DDP gradient inplace error

Hi, I’m trying to use DistributedDataParallel for adversarial training.
My code works perfectly fine before but facing an error when converting it to DDP.

The error message:

[W python_anomaly_mode.cpp:104] Warning: Error detected in CudnnBatchNormBackward0. Traceback of forward call that caused the error:
  File "AT.py", line 253, in <module>
    main()
  File "AT.py", line 235, in main
    train(args, model, device, train_loader, optimizer, epoch)
  File "AT.py", line 117, in train
    logit_nat = model(data)
  File "/home/hao/anaconda3/envs/test/lib/python3.7/site-packages/torch/nn/modules/module.py", line 1102, in _call_impl
    return forward_call(*input, **kwargs)
  File "/home/hao/anaconda3/envs/test/lib/python3.7/site-packages/torch/nn/parallel/distributed.py", line 886, in forward
    output = self.module(*inputs[0], **kwargs[0])
  File "/home/hao/anaconda3/envs/test/lib/python3.7/site-packages/torch/nn/modules/module.py", line 1102, in _call_impl
    return forward_call(*input, **kwargs)
  File "/home/hao/xh_Adversarial_Performance_Eval/model/wideresnet.py", line 87, in forward
    out = self.relu(self.bn1(out))
  File "/home/hao/anaconda3/envs/test/lib/python3.7/site-packages/torch/nn/modules/module.py", line 1102, in _call_impl
    return forward_call(*input, **kwargs)
  File "/home/hao/anaconda3/envs/test/lib/python3.7/site-packages/torch/nn/modules/batchnorm.py", line 179, in forward
    self.eps,
  File "/home/hao/anaconda3/envs/test/lib/python3.7/site-packages/torch/nn/functional.py", line 2283, in batch_norm
    input, weight, bias, running_mean, running_var, training, momentum, eps, torch.backends.cudnn.enabled
 (function _print_stack)
Traceback (most recent call last):
  File "AT.py", line 253, in <module>
    main()
  File "AT.py", line 235, in main
    train(args, model, device, train_loader, optimizer, epoch)
  File "AT.py", line 124, in train
    loss.backward()
  File "/home/hao/anaconda3/envs/test/lib/python3.7/site-packages/torch/_tensor.py", line 307, in backward
    torch.autograd.backward(self, gradient, retain_graph, create_graph, inputs=inputs)
  File "/home/hao/anaconda3/envs/test/lib/python3.7/site-packages/torch/autograd/__init__.py", line 156, in backward
    allow_unreachable=True, accumulate_grad=True)  # allow_unreachable flag
RuntimeError: one of the variables needed for gradient computation has been modified by an inplace operation: [torch.cuda.FloatTensor [640]] is at version 13; expected version 2 instead.

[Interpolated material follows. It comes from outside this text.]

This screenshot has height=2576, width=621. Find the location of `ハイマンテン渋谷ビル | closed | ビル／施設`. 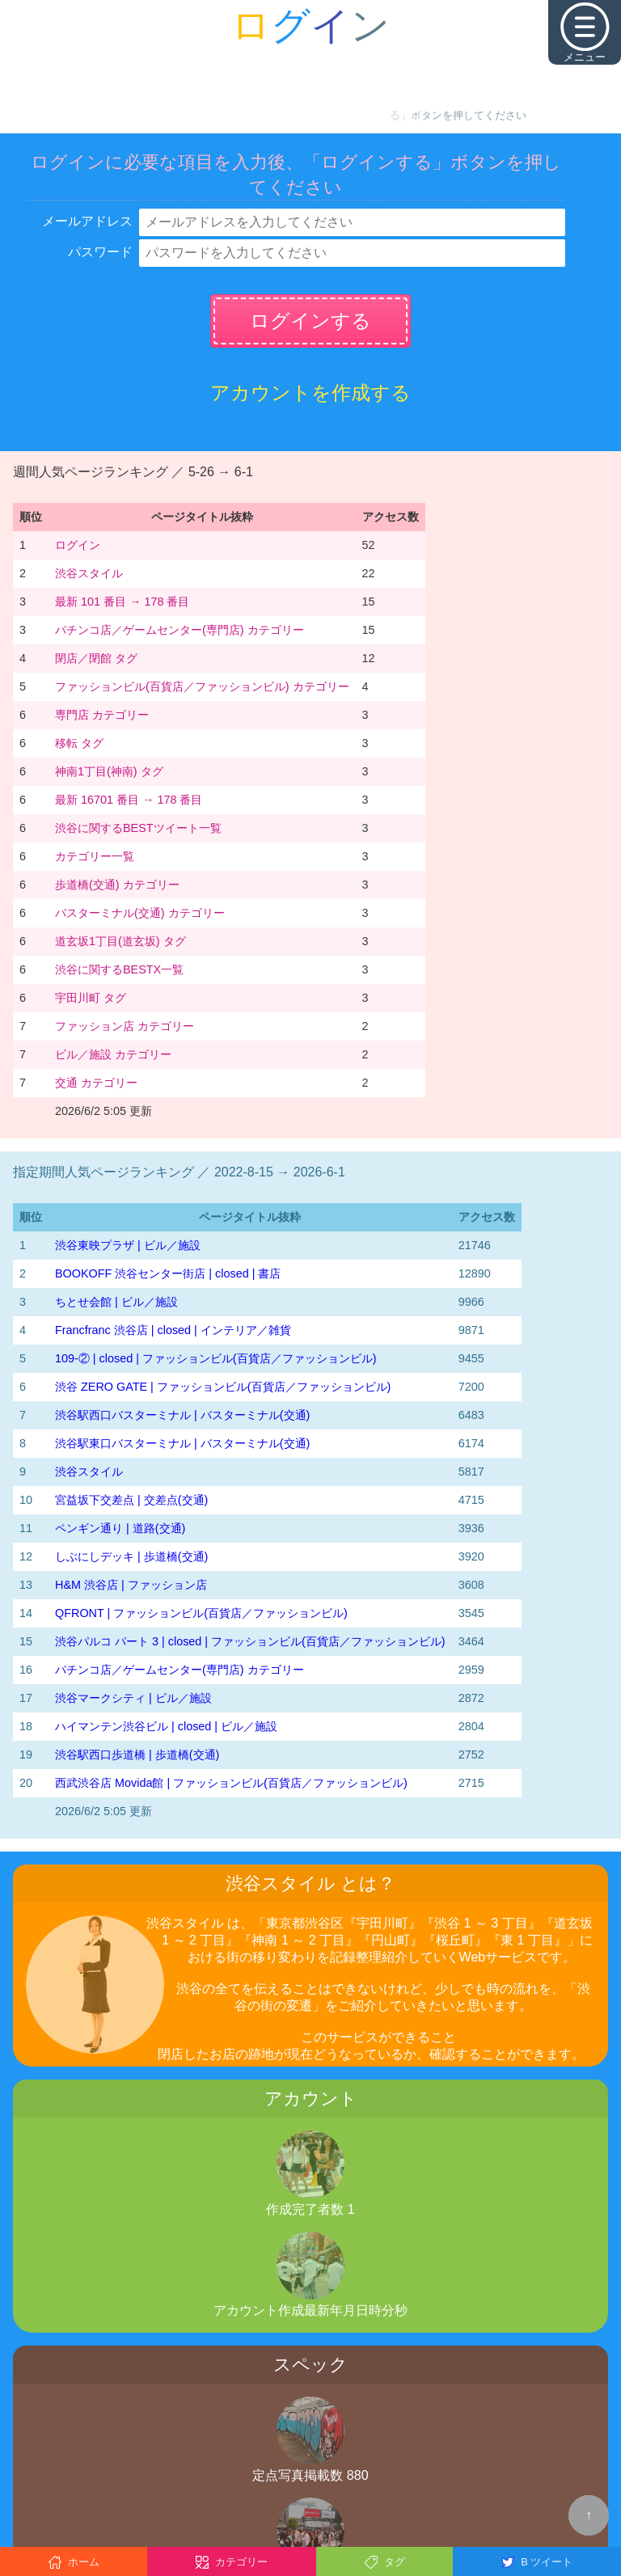 ハイマンテン渋谷ビル | closed | ビル／施設 is located at coordinates (166, 1726).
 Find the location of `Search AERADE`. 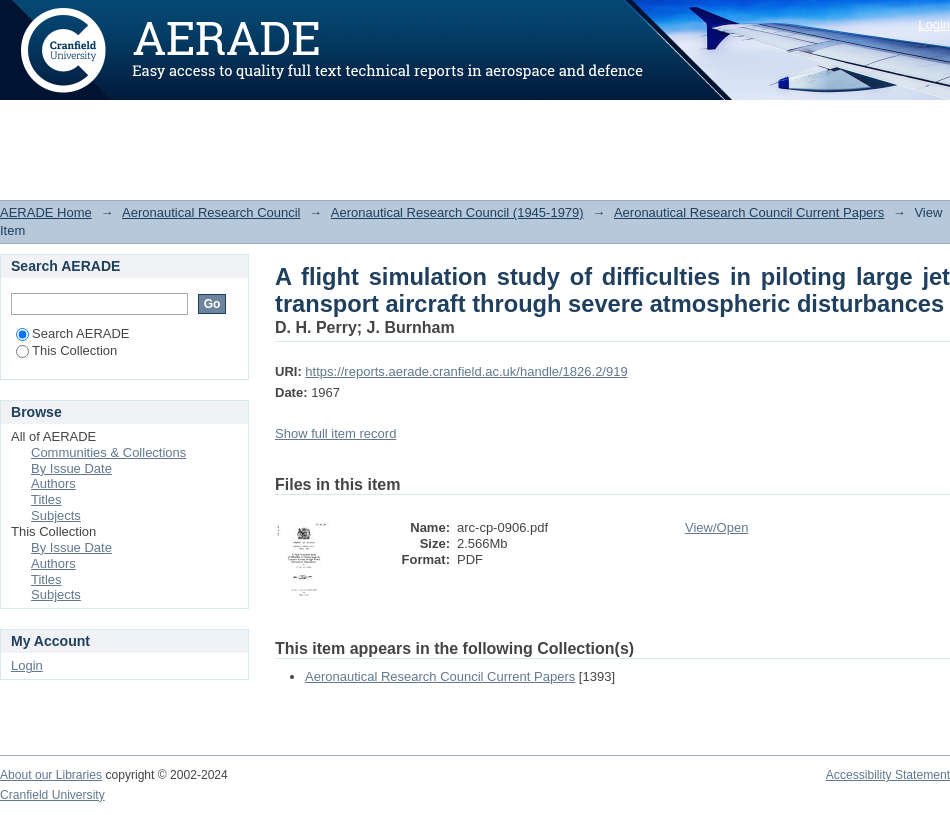 Search AERADE is located at coordinates (73, 333). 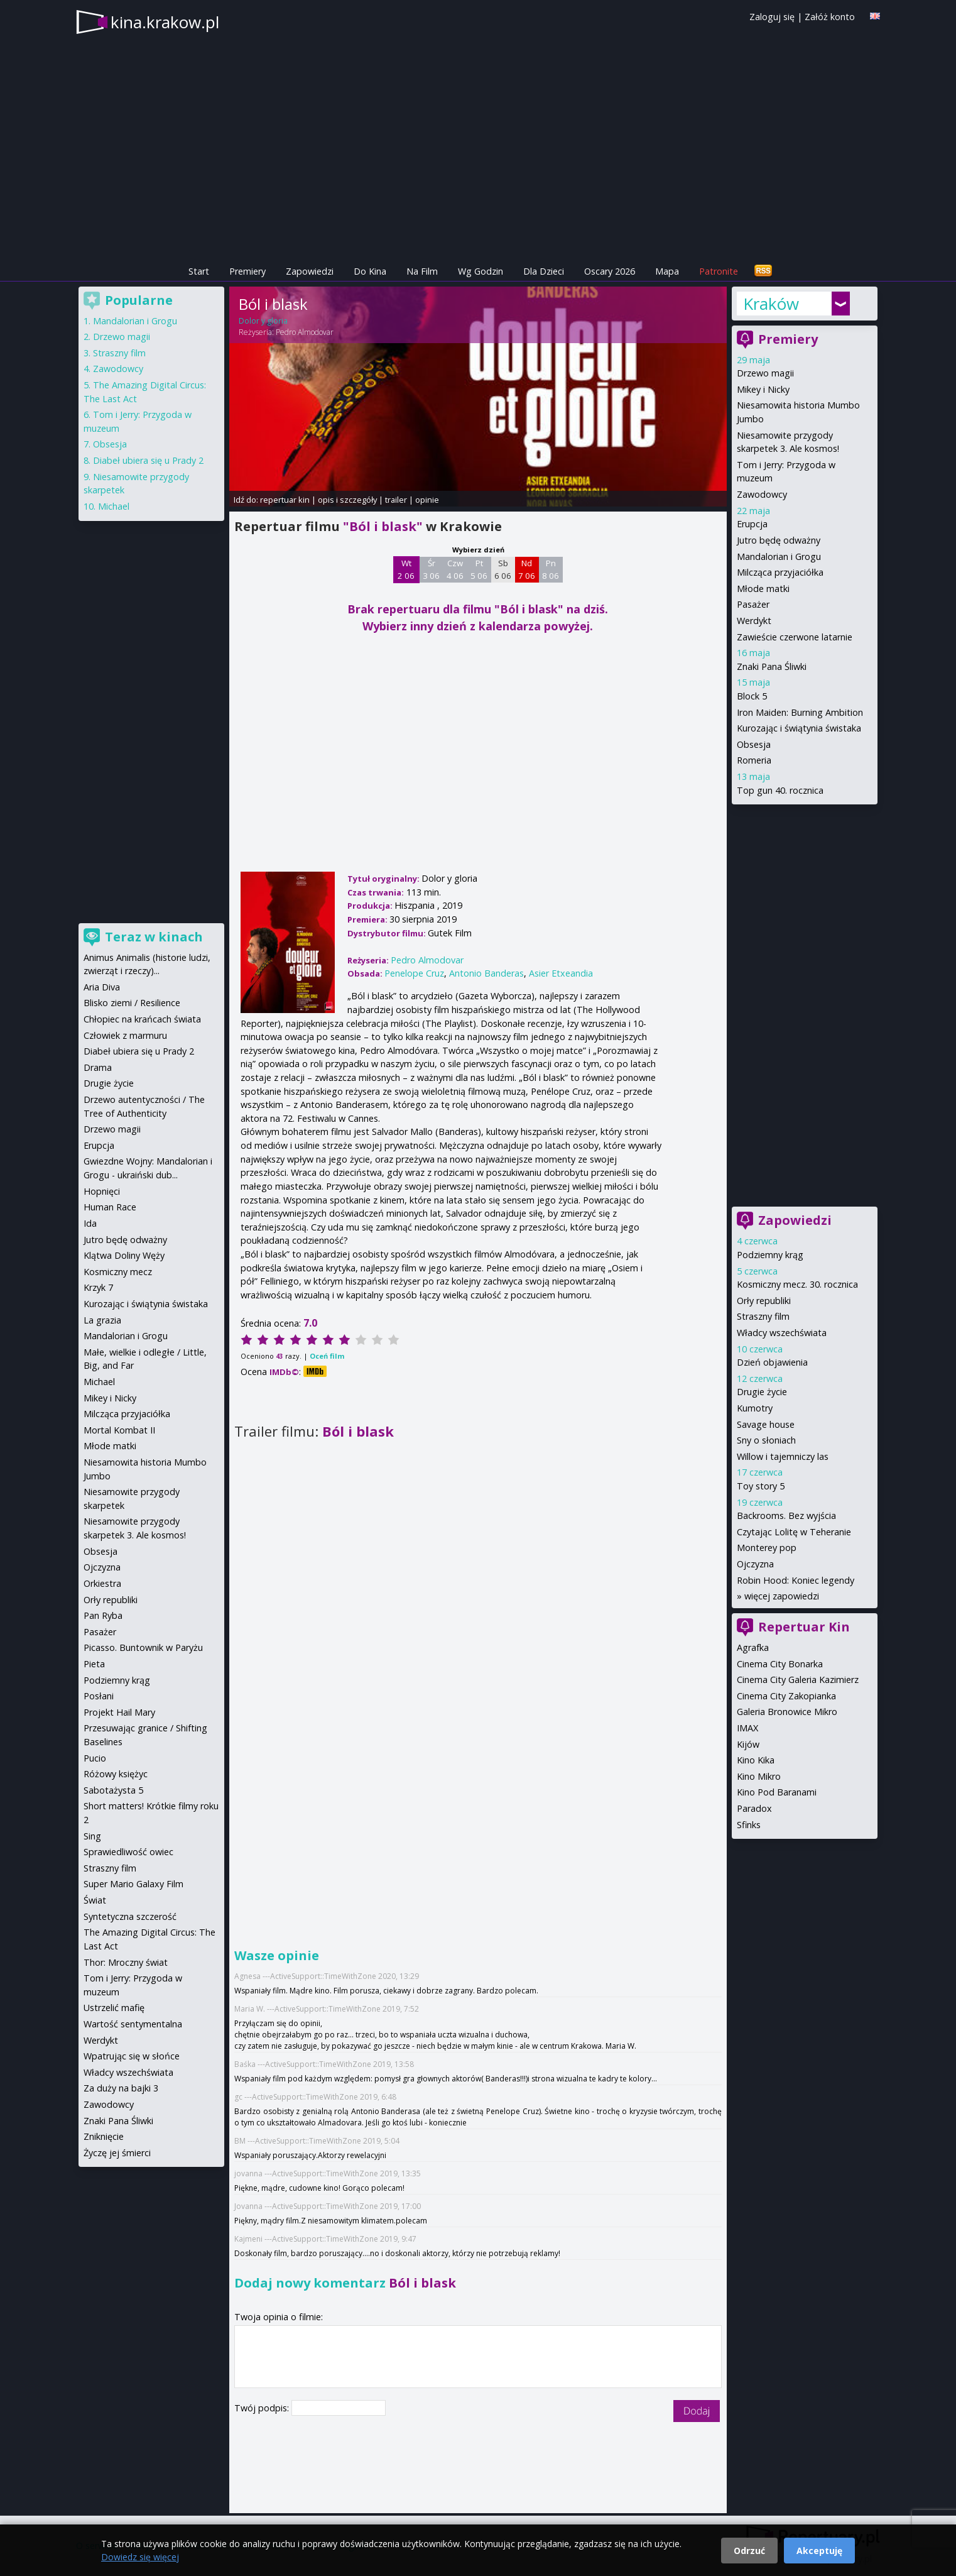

Hint: the backtrace further above shows the operation that failed to compute its gradient. The variable in question was changed in there or anywhere later. Good luck!

My training code:

def train(args, model, device, train_loader, optimizer, epoch):
    model.train()
    beta = 1
    loss_nat_sum = 0
    loss_adv_sum = 0
    for batch_idx, (data, target) in enumerate(train_loader):
        data, target = data.to(device), target.to(device)
        optimizer.zero_grad()
        logit_nat = model(data)
        loss_nat = F.cross_entropy(logit_nat, target)
        x_adv = pgd_resnet(model, data, target, args.step_size, args.epsilon, args.num_steps)
        logit_adv = model(x_adv)
        loss_adv = F.cross_entropy(logit_adv, target)
        loss = loss_nat + beta * loss_adv
        loss.backward()
        optimizer.step()
        loss_nat_sum += loss_nat.item()
        loss_adv_sum += loss_adv.item()
    loss_nat_final = loss_nat_sum/len(train_loader.dataset)
    loss_adv_final = loss_adv_sum/len(train_loader.dataset)
    print('Train Epoch: {} \tNatural Loss: {:.6f}, Adv Loss: {:.6f}'.format(epoch, loss_nat_final, loss_adv_final), file=log_file, flush=True)

I noticed the error only occurs when I add two losses together. If I do loss_nat.backward() or loss_adv.backward() alone, it works fine.

Thanks for any advice.

I cannot see any obvious issues in your code so could you post a minimal, executable code snippet to reproduce the error, please?